ABSTRACT

A wealth of research has shown associations between family functioning and children’s behavior or development. As a consequence, we have learned much about how families operate and what types of family malfunction seem to carry significant psychological risks for the children. Given this massive increase in the evidence on possible family influences on children’s psychological functioning, it might be supposed that it should have been accompanied by a parallel increase in the mental health of our children. It comes as a shock, therefore, that this has not happened. Over the last half century there have been, in all parts of the industrialized world, tremendous improvements in most aspects of physical health.
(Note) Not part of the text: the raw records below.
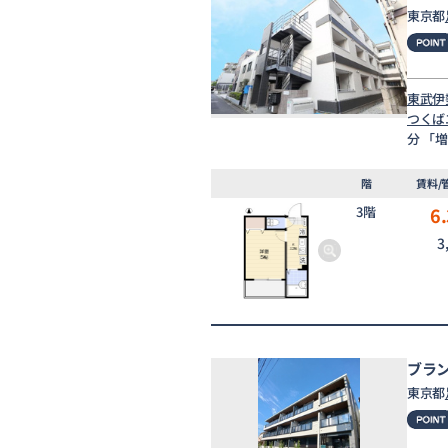
東京都
東武伊
つくば
分 「
階
賃料/
3階
6.
3
ブラ
東京都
Infantile mortality rates have fallen dramatically, life expectancy has increased greatly, and many of the killing infections of early life have been conquered (e.g., smallpox has been eradicated and neither polio nor tuberculosis is the scourge it used to be). In contrast, systematic research has shown that, over the same period, the rates of psychosocial disorders among young people have increased dramatically (Rutter & Smith, 1995). Drug problems have become much more prevalent, crime rates have soared, suicide rates in young people have gone up at the same time that those in older people have come down, and depressive disorders in younger people have increased. If we know so much about family functioning, why have we not been more successful in improving the mental health of our children? That is a challenge that we must accept. Of course, it would be wrong to over-look the very real gains that have taken place. Even with difficult problems, such as antisocial behavior, methods of prevention and intervention have improved and are associated with benefits, albeit modest ones (Rutter, Giller, & Hagell, 1998). However, we are going to have to do much better in the future.